The eligibility criteria for the pilot include that the condition that the product aims to address is life-threatening or seriously debilitating and there is a significant patient need; the product is innovative and transformative; will provide system wide benefit; and addresses one of the Life Sciences Vision’s Healthcare Missions, such as enabling early diagnosis or treatment and prevention of cardiovascular diseases and its major risk factors.
The idea for IDAP follows on from the Innovative Licensing and Access Pathway ("ILAP"), which supports the fast-tracking of approvals for innovative medicines. The pilot phase for IDAP is restricted to eight innovative technologies with applications closing on 29 October 2023. The purpose of the pilot is to test, define and scope how IDAP will best operate for the future and it is to be hoped that current numbers and timescales can be quickly accelerated.
Streamlined scheme for low-risk clinical trials
Clinical trials are a key element of healthcare innovation and regulation ensures patients benefit safely from pioneering new treatments as quickly as possible. It is a globally competitive field and the UK has experienced a slowdown in clinical trial uptake in recent years.
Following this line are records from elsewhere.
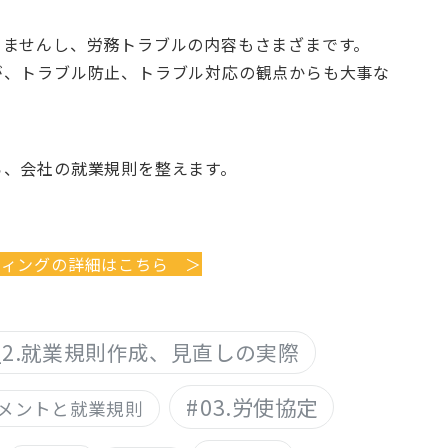
りませんし、労務トラブルの内容もさまざまです。
が、トラブル防止、トラブル対応の観点からも大事な
ら、会社の就業規則を整えます。
ティングの詳細はこちら ＞
1_2.就業規則作成、見直しの実際
03.労使協定
ラスメントと就業規則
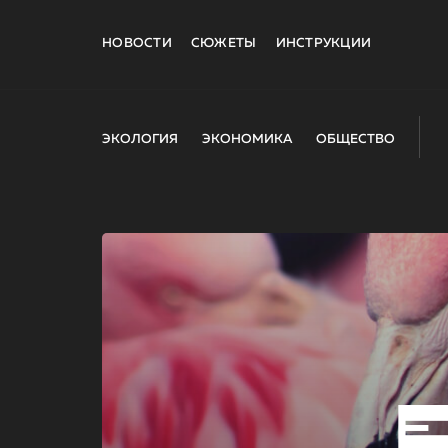
НОВОСТИ
СЮЖЕТЫ
ИНСТРУКЦИИ
ЭКОЛОГИЯ
ЭКОНОМИКА
ОБЩЕСТВО
E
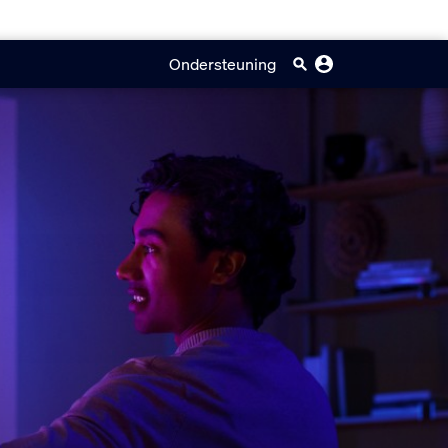
Ondersteuning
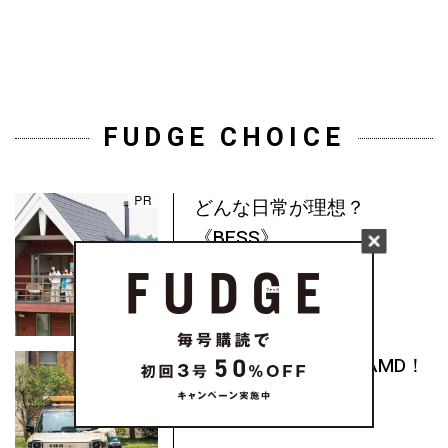
FUDGE CHOICE
どんな日常が理想？
《BESS》...
My Lovely Partner DAMD！
撮...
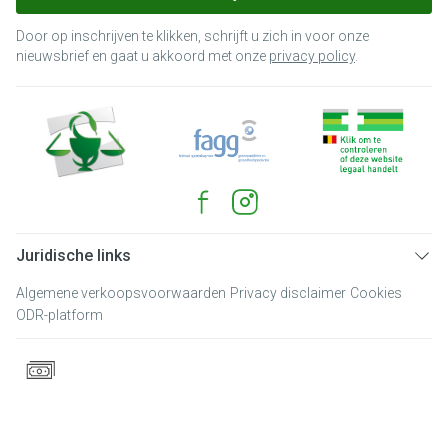
Door op inschrijven te klikken, schrijft u zich in voor onze
nieuwsbrief en gaat u akkoord met onze
privacy policy
.
Juridische links
Algemene verkoopsvoorwaarden
Privacy disclaimer
Cookies
ODR-platform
Giving UK patients quicker access to potentially life-saving medicines and enhancing the UK’s attractiveness as one of the best countries in the world in which to conduct clinical research are goals set out in the MHRA’s Clinical Trial consultation which published its outcome in March 2023.
Recognising that clinical trials regulation should be flexible and proportionate to the risks, the MHRA has announced a new streamlined notification scheme for the lowest-risk clinical trials.
The scheme will see initial applications for the lowest-risk Phase 3 and 4 trials processed by the MHRA within 14 days instead of the statutory 30 days. About 20% of UK initial clinical trial applications are expected to be eligible for the scheme so although it is only open for late stage trials for the time being, it will still cover a significant number of trials. There is also the potential for the scheme to be expanded to some medium-risk trials in the future, with the criteria for notification of clinical trials being kept under review.
The trial sponsor will need to demonstrate that trial meets certain criteria set by the MHRA, including that there are no known safety issues with the medicine being investigated. An opinion from a research ethics committee will remain as a requirement for eligible trials. Applications for clinical trial amendments will not be eligible.
The scheme is based on that outlined in the MHRA’s Clinical Trial consultation and is just part of the reform process to be introduced by the MHRA, with support from partners including the Health Research Authority, in what will be the biggest overhaul in UK clinical trials regulation in over 20 years. The changes will reflect the review of clinical trials led by Lord O’Shaughnessy and which reported in May 2023.
Conclusion
The UK wants to be a global centre for innovative medical research, design and delivery to benefit patients, support the NHS and boost the UK economy. Both regulatory frameworks and their regulators need to keep pace with novel technologies. With such initiatives as the IRP, IDAP and streamlining low-risk clinical trials, innovators are more likely to choose the UK regulatory process as a supportive base for their products.
The task now is to build on these reforms and ensure they are just the beginning of the UK’s journey to becoming a global regulatory leader for innovative solutions to crucial health needs.